We at Bayit believe so strongly in what Reb Zalman taught that we’re pioneering a governance model based on it.  Every three months, we rotate leadership in alphabetical order by last name. We do so intending to inculcate buy-in and diversity of influence by gender, age, background and experience.  We also seek to cultivate inner characteristics of empowerment and humility necessary for effective building.

Building also needs practical leadership too easily lost to pure rotation.  For continuity and readiness, our current leader works with the vice chair (next in order) and past chair (most recent in order).  Other governance tools uplift responsibility, load sharing and accountability.

Like all we do, we’ll report back on how this leadership experiment works, what we learn from it, what we’ll propose changing, and how you can try it.

  1.  Living in the Earthquake Zone: Design for Crash-Flex Building

Take this in: everything in Jewish life (and, human life) lives in a zone of seismic activity.  Both literally (tectonic plates) and figuratively (social change), we all live on shifting ground.  There are important implications for what we build and how we build.

Rabbi Benay Lappe taught in her now-famous “Crash Talk” (TED 2014) about the inevitability of change, often starting with the inside out.  Our core “master story” ideas about who we are – often built on things that themselves change – suddenly will break down against experience, received tradition or norms that no longer feel like they “fit.”  When this inevitable “crash” of our “master story” happens, we have three choices: we can pretend away the “crash” (causing internal harm), drop out (often easier but ultimately unappealing) or re-engage and change the “master story.”

Reb Zalman used slightly different language for a similar idea.  Some times are smoothly continuous but others are real paradigm shifts – when rapid social, economic, environmental and/or political change so sharply alter reality that continuity is neither feasible nor justified.  In those moments, foundations jolt and we must reinvent because the foundation of what was no longer is. Often reinvention can redeploy what came before in new ways – an important form of backward compatibility – but not as it was before the shift.

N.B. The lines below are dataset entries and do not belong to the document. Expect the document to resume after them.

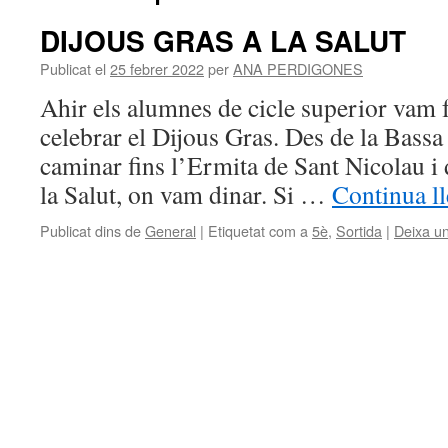
DIJOUS GRAS A LA SALUT
Publicat el
25 febrer 2022
per
ANA PERDIGONES
Ahir els alumnes de cicle superior vam 
celebrar el Dijous Gras. Des de la Bass
caminar fins l’Ermita de Sant Nicolau i
la Salut, on vam dinar. Si …
Continua l
Publicat dins de
General
|
Etiquetat com a
5è
,
Sortida
|
Deixa u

Put simply, we all live in the seismic zone.  We all live amidst a cycle of “crash” in an era of paradigm shift.  We can pretend otherwise and be swept away, or we can build for it.

What does it mean to build in this way?  To us, it means taking a page from architectural seismic codes: “Earthquakes don’t kill people – buildings do.”  If we build wrong, people (hearts, minds, souls, communities) suffer less from the inevitability of change and more from the flawed premise that we can build to out-maneuver change.

Rather, we aspire to build in ways that are “crash-flex.”  “Crash-flex” building designs more for adaptability than stable permanence.  It means affirming and encouraging diversity and adaptation, not centralized fixed design.  The more individuals and groups engaged in building, the more structures will align with ever-shifting foundations of self (“master story”) and ground conditions (economic, social and political realities).   It means disciplined focus on building tools and clear outside assessment. It means being less afraid to fail than to build so rigidly that change can topple structures on people’s heads.

  1.  Castles Don’t Belong in the Sky: Build on the Ground

unnamedPrinciples tend to be abstract: they need to be proved by living them.  Builders live for bringing abstraction down to the ground. That’s what we aim to do.

We can philosophize from today until forever, but we don’t live in philosophy.  Without actual design systems, products, tools, distribution systems, governance system and the like, all we’ll “build” is castles in the sky that might look pretty but nobody can live in them.  The Judaism most worth building is a Judaism that’s lived here and now.

That’s one reason the Hebrew letter bet (ב) is our symbol.  Bayit is Hebrew’s word for house, an actual structure, and the letter bet (ב) stands firmly on the ground, like a sukkah we can actually dwell in – not a castle in the sky, but a structure for actual, flexible living.

What values inspire your own call to build?